**TASK STATEMENT:** Pictures stay out. All the rest of the records must be repeated exactly.

**AVAILABLE RECORDS:**
===

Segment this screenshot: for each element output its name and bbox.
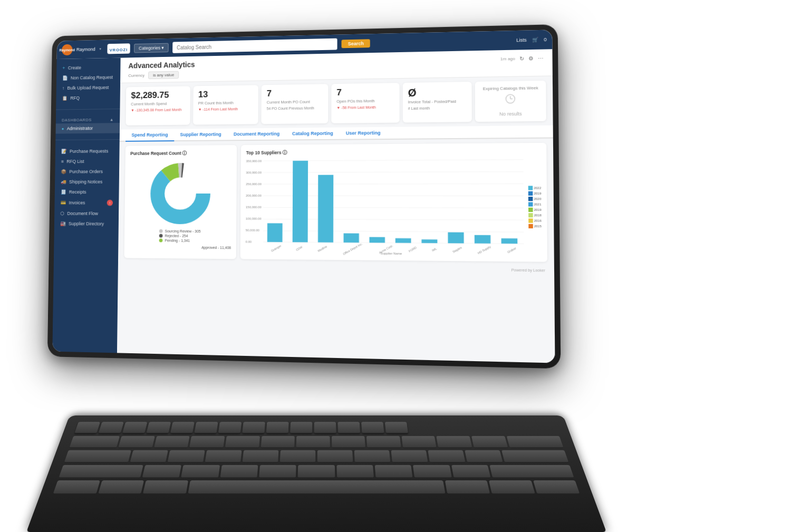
tab-spend-reporting[interactable]: Spend Reporting <box>126 129 174 142</box>
key[interactable] <box>167 450 205 463</box>
invoices-item[interactable]: 💳 Invoices ! <box>54 197 119 208</box>
spacebar-key[interactable] <box>188 480 445 494</box>
tab-supplier-reporting[interactable]: Supplier Reporting <box>174 129 228 141</box>
shipping-notices-item[interactable]: 🚚 Shipping Notices <box>55 177 119 187</box>
key[interactable] <box>471 436 508 448</box>
key[interactable] <box>225 436 260 448</box>
key[interactable] <box>296 436 330 448</box>
key[interactable] <box>143 480 188 494</box>
categories-button[interactable]: Categories ▾ <box>134 43 169 53</box>
key[interactable] <box>290 422 312 433</box>
key[interactable] <box>266 422 289 433</box>
chevron-icon: ▾ <box>161 45 164 51</box>
key[interactable] <box>366 436 401 448</box>
key[interactable] <box>391 450 428 463</box>
catalog-search-input[interactable] <box>172 38 337 53</box>
key[interactable] <box>130 450 168 463</box>
donut-svg <box>147 160 214 227</box>
kpi-change-open-po: ▼ -58 From Last Month <box>336 105 394 109</box>
kpi-change-pr: ▼ -114 From Last Month <box>198 107 254 111</box>
tablet-screen: Raymond Raymond ▾ VROOZI Categories ▾ Se… <box>52 30 555 363</box>
key[interactable] <box>243 450 279 463</box>
key[interactable] <box>314 422 336 433</box>
refresh-icon[interactable]: ↻ <box>519 55 524 61</box>
filter-chip[interactable]: is any value <box>148 71 179 80</box>
key[interactable] <box>142 465 181 478</box>
flow-icon: ⬡ <box>60 211 64 216</box>
key[interactable] <box>259 465 296 478</box>
purchase-orders-item[interactable]: 📦 Purchase Orders <box>55 167 119 177</box>
key[interactable] <box>413 465 452 478</box>
key[interactable] <box>361 422 384 433</box>
create-menu-item[interactable]: + Create <box>56 62 120 73</box>
search-button[interactable]: Search <box>342 39 370 48</box>
key[interactable] <box>451 465 491 478</box>
key[interactable] <box>428 450 465 463</box>
key[interactable] <box>437 436 472 448</box>
key[interactable] <box>74 422 100 433</box>
key[interactable] <box>336 465 374 478</box>
key[interactable] <box>69 436 120 448</box>
more-icon[interactable]: ⋯ <box>538 55 544 61</box>
key[interactable] <box>53 480 100 494</box>
rfq-list-item[interactable]: ≡ RFQ List <box>55 156 120 167</box>
key[interactable] <box>401 436 437 448</box>
bars-svg <box>263 158 524 245</box>
key[interactable] <box>298 465 335 478</box>
key[interactable] <box>354 450 391 463</box>
cart-icon[interactable]: 🛒 <box>532 37 538 42</box>
administrator-item[interactable]: ● Administrator <box>56 123 120 133</box>
key[interactable] <box>64 450 131 463</box>
lists-link[interactable]: Lists <box>516 37 527 43</box>
tab-user-reporting[interactable]: User Reporting <box>340 127 387 140</box>
key[interactable] <box>181 465 220 478</box>
shift-right-key[interactable] <box>489 465 574 478</box>
expiring-catalogs-card: Expiring Catalogs this Week No results <box>475 81 546 122</box>
key[interactable] <box>317 450 353 463</box>
bulk-upload-item[interactable]: ↑ Bulk Upload Request <box>56 82 120 93</box>
tablet-shell: Raymond Raymond ▾ VROOZI Categories ▾ Se… <box>47 24 561 369</box>
tab-catalog-reporting[interactable]: Catalog Reporting <box>286 128 340 141</box>
shift-key[interactable] <box>59 465 143 478</box>
key[interactable] <box>337 422 360 433</box>
key[interactable] <box>98 422 123 433</box>
key[interactable] <box>189 436 225 448</box>
document-flow-item[interactable]: ⬡ Document Flow <box>54 208 119 219</box>
purchase-requests-item[interactable]: 📝 Purchase Requests <box>55 146 120 157</box>
invoices-label: Invoices <box>69 200 85 206</box>
key[interactable] <box>445 480 490 494</box>
key[interactable] <box>154 436 190 448</box>
app-logo: VROOZI <box>107 43 130 54</box>
key[interactable] <box>122 422 148 433</box>
supplier-directory-item[interactable]: 🏭 Supplier Directory <box>54 218 119 229</box>
key[interactable] <box>194 422 218 433</box>
user-avatar[interactable]: Raymond <box>62 44 73 55</box>
x-axis-title: Supplier Name <box>263 251 524 256</box>
user-reporting-label: User Reporting <box>346 130 381 136</box>
key[interactable] <box>489 480 535 494</box>
non-catalog-request-item[interactable]: 📄 Non Catalog Request <box>56 72 120 83</box>
settings-icon[interactable]: ⚙ <box>528 55 534 61</box>
key[interactable] <box>118 436 155 448</box>
key[interactable] <box>261 436 295 448</box>
key[interactable] <box>465 450 503 463</box>
key[interactable] <box>280 450 315 463</box>
bars-container: Grainger CDW Medline Office Depot Inc. A… <box>263 158 524 256</box>
key[interactable] <box>506 436 564 448</box>
key[interactable] <box>533 480 580 494</box>
key[interactable] <box>146 422 171 433</box>
key[interactable] <box>170 422 195 433</box>
rfq-item[interactable]: 📋 RFQ <box>56 92 120 103</box>
key[interactable] <box>385 422 408 433</box>
key[interactable] <box>375 465 413 478</box>
key[interactable] <box>205 450 242 463</box>
key[interactable] <box>220 465 258 478</box>
key[interactable] <box>218 422 242 433</box>
key[interactable] <box>98 480 144 494</box>
legend-color-2017 <box>528 213 533 217</box>
key[interactable] <box>242 422 265 433</box>
key[interactable] <box>332 436 365 448</box>
key[interactable] <box>501 450 569 463</box>
tab-document-reporting[interactable]: Document Reporting <box>227 128 286 141</box>
receipts-item[interactable]: 🧾 Receipts <box>55 187 119 197</box>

===

**ANSWER TO THIS PROBLEM:**
Segment this screenshot: for each element output its name and bbox.
tab-spend-reporting[interactable]: Spend Reporting <box>126 129 174 142</box>
key[interactable] <box>167 450 205 463</box>
invoices-item[interactable]: 💳 Invoices ! <box>54 197 119 208</box>
spacebar-key[interactable] <box>188 480 445 494</box>
tab-supplier-reporting[interactable]: Supplier Reporting <box>174 129 228 141</box>
shipping-notices-item[interactable]: 🚚 Shipping Notices <box>55 177 119 187</box>
key[interactable] <box>471 436 508 448</box>
key[interactable] <box>225 436 260 448</box>
key[interactable] <box>296 436 330 448</box>
key[interactable] <box>143 480 188 494</box>
categories-button[interactable]: Categories ▾ <box>134 43 169 53</box>
key[interactable] <box>290 422 312 433</box>
key[interactable] <box>266 422 289 433</box>
chevron-icon: ▾ <box>161 45 164 51</box>
key[interactable] <box>366 436 401 448</box>
key[interactable] <box>391 450 428 463</box>
catalog-search-input[interactable] <box>172 38 337 53</box>
key[interactable] <box>130 450 168 463</box>
donut-svg <box>147 160 214 227</box>
kpi-change-open-po: ▼ -58 From Last Month <box>336 105 394 109</box>
kpi-change-pr: ▼ -114 From Last Month <box>198 107 254 111</box>
tablet-screen: Raymond Raymond ▾ VROOZI Categories ▾ Se… <box>52 30 555 363</box>
key[interactable] <box>243 450 279 463</box>
key[interactable] <box>314 422 336 433</box>
refresh-icon[interactable]: ↻ <box>519 55 524 61</box>
filter-chip[interactable]: is any value <box>148 71 179 80</box>
key[interactable] <box>142 465 181 478</box>
flow-icon: ⬡ <box>60 211 64 216</box>
key[interactable] <box>259 465 296 478</box>
purchase-orders-item[interactable]: 📦 Purchase Orders <box>55 167 119 177</box>
key[interactable] <box>413 465 452 478</box>
key[interactable] <box>361 422 384 433</box>
create-menu-item[interactable]: + Create <box>56 62 120 73</box>
search-button[interactable]: Search <box>342 39 370 48</box>
key[interactable] <box>451 465 491 478</box>
key[interactable] <box>428 450 465 463</box>
key[interactable] <box>437 436 472 448</box>
key[interactable] <box>74 422 100 433</box>
key[interactable] <box>336 465 374 478</box>
key[interactable] <box>69 436 120 448</box>
more-icon[interactable]: ⋯ <box>538 55 544 61</box>
key[interactable] <box>53 480 100 494</box>
rfq-list-item[interactable]: ≡ RFQ List <box>55 156 120 167</box>
key[interactable] <box>401 436 437 448</box>
bars-svg <box>263 158 524 245</box>
key[interactable] <box>298 465 335 478</box>
key[interactable] <box>354 450 391 463</box>
cart-icon[interactable]: 🛒 <box>532 37 538 42</box>
administrator-item[interactable]: ● Administrator <box>56 123 120 133</box>
key[interactable] <box>64 450 131 463</box>
lists-link[interactable]: Lists <box>516 37 527 43</box>
tab-user-reporting[interactable]: User Reporting <box>340 127 387 140</box>
key[interactable] <box>181 465 220 478</box>
shift-right-key[interactable] <box>489 465 574 478</box>
expiring-catalogs-card: Expiring Catalogs this Week No results <box>475 81 546 122</box>
key[interactable] <box>317 450 353 463</box>
bulk-upload-item[interactable]: ↑ Bulk Upload Request <box>56 82 120 93</box>
tablet-shell: Raymond Raymond ▾ VROOZI Categories ▾ Se… <box>47 24 561 369</box>
tab-catalog-reporting[interactable]: Catalog Reporting <box>286 128 340 141</box>
shift-key[interactable] <box>59 465 143 478</box>
key[interactable] <box>337 422 360 433</box>
key[interactable] <box>98 422 123 433</box>
key[interactable] <box>189 436 225 448</box>
document-flow-item[interactable]: ⬡ Document Flow <box>54 208 119 219</box>
purchase-requests-item[interactable]: 📝 Purchase Requests <box>55 146 120 157</box>
invoices-label: Invoices <box>69 200 85 206</box>
key[interactable] <box>445 480 490 494</box>
key[interactable] <box>154 436 190 448</box>
app-logo: VROOZI <box>107 43 130 54</box>
key[interactable] <box>122 422 148 433</box>
supplier-directory-item[interactable]: 🏭 Supplier Directory <box>54 218 119 229</box>
key[interactable] <box>194 422 218 433</box>
user-avatar[interactable]: Raymond <box>62 44 73 55</box>
x-axis-title: Supplier Name <box>263 251 524 256</box>
user-reporting-label: User Reporting <box>346 130 381 136</box>
key[interactable] <box>489 480 535 494</box>
non-catalog-request-item[interactable]: 📄 Non Catalog Request <box>56 72 120 83</box>
settings-icon[interactable]: ⚙ <box>528 55 534 61</box>
key[interactable] <box>118 436 155 448</box>
key[interactable] <box>261 436 295 448</box>
key[interactable] <box>465 450 503 463</box>
key[interactable] <box>280 450 315 463</box>
bars-container: Grainger CDW Medline Office Depot Inc. A… <box>263 158 524 256</box>
key[interactable] <box>506 436 564 448</box>
key[interactable] <box>533 480 580 494</box>
key[interactable] <box>146 422 171 433</box>
key[interactable] <box>170 422 195 433</box>
rfq-item[interactable]: 📋 RFQ <box>56 92 120 103</box>
key[interactable] <box>385 422 408 433</box>
key[interactable] <box>375 465 413 478</box>
key[interactable] <box>205 450 242 463</box>
key[interactable] <box>220 465 258 478</box>
key[interactable] <box>218 422 242 433</box>
key[interactable] <box>98 480 144 494</box>
legend-color-2017 <box>528 213 533 217</box>
key[interactable] <box>242 422 265 433</box>
key[interactable] <box>332 436 365 448</box>
key[interactable] <box>501 450 569 463</box>
tab-document-reporting[interactable]: Document Reporting <box>227 128 286 141</box>
receipts-item[interactable]: 🧾 Receipts <box>55 187 119 197</box>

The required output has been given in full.